プロボクシングWBC世界バンタム級2位の那須川天心(27=帝拳)が、新兵器“10センチの爆弾”でKO復活を目指す。
同級1位の元世界2階級制覇王者ファンフランシスコ・エストラダ(35=メキシコ)と同級挑戦者決定戦(4月11日、東京・両国国技館)を控えて、3月31日に都内の所属ジムで練習を公開。「必殺技も常備している。10センチの爆弾。自分の気持ち、持っているものをすべてぶつけてKOしたい」と珍しくKO宣言した。
ボクシング8戦目で世界に初挑戦した昨年11月の井上拓真(大橋)との同級王座決定戦で判定負け。格闘家時代を含めて“神童”と呼ばれた男が初めて喫した初黒星だった。約5カ月ぶりの再起戦に備えて、那須川が選んだ復活への道が“原点回帰”だった。
週1日は古巣のキックボクシングのTEPPEN GYM(千葉・松戸市)で父弘幸会長の指導を受け、さらに15歳の時にボクシングを初めて教わった元日本、東洋太平洋スーパーバンタム級王者の葛西裕一氏(56)が会長を務めるGLOVEジム(東京・世田谷区)にも出向き、恩師にミットを持ってもらった。
「本来の自分を知っている人に見えていなかったもの、なくしかけていたものを呼び覚ましてもらう作業。

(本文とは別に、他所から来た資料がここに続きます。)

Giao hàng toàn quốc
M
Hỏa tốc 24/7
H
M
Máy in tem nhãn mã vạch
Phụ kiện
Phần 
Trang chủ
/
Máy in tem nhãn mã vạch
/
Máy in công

葛西さんにミットを持ってもらったり、父のジムにいったり、原点に返るじゃないけど、自分がもともとやってきたものをさらに磨いてきた」と那須川は理由を明かした。
葛西氏のもとでもっとも磨きをかけたのが接近戦での強いショートパンチ。「“10センチの爆弾”と彼が言いましたが、ショートパンチで仕留められるようにしています。短い距離でも小さな踏み込み、ショートでもちょっとステップするのを取り入れている。変わってきましたね。世界チャンピオンになる人はショートで倒せるパンチを持っている。接近戦が強ければロングでも負けない。KOを狙っていけば判定でも勝てる。KOを狙うボクサーでいい」と葛西氏。
那須川も「近い距離はあまり得意ではなかったけど、今までできなかったことをできるようにする。怖いことだけど、その中にしっかり入り込んで、自分から試合をつくっていく。そこに取り組んできた。自分の幅になる」と自身を深めた。
キャリアと実績を誇る2階級制覇王者エストラダのハードルは高い。再起戦の相手としてはリスクは大きいが「一筋縄ではいかない。パターンをいろいろ出していかないと勝てない。絶対もう負けたくない。自分の持っている以上のものをしっかりぶつけて、1人の漢(おとこ)になろうかと思います」。正念場の復帰戦が、那須川にとって新たな神話のスタートになる。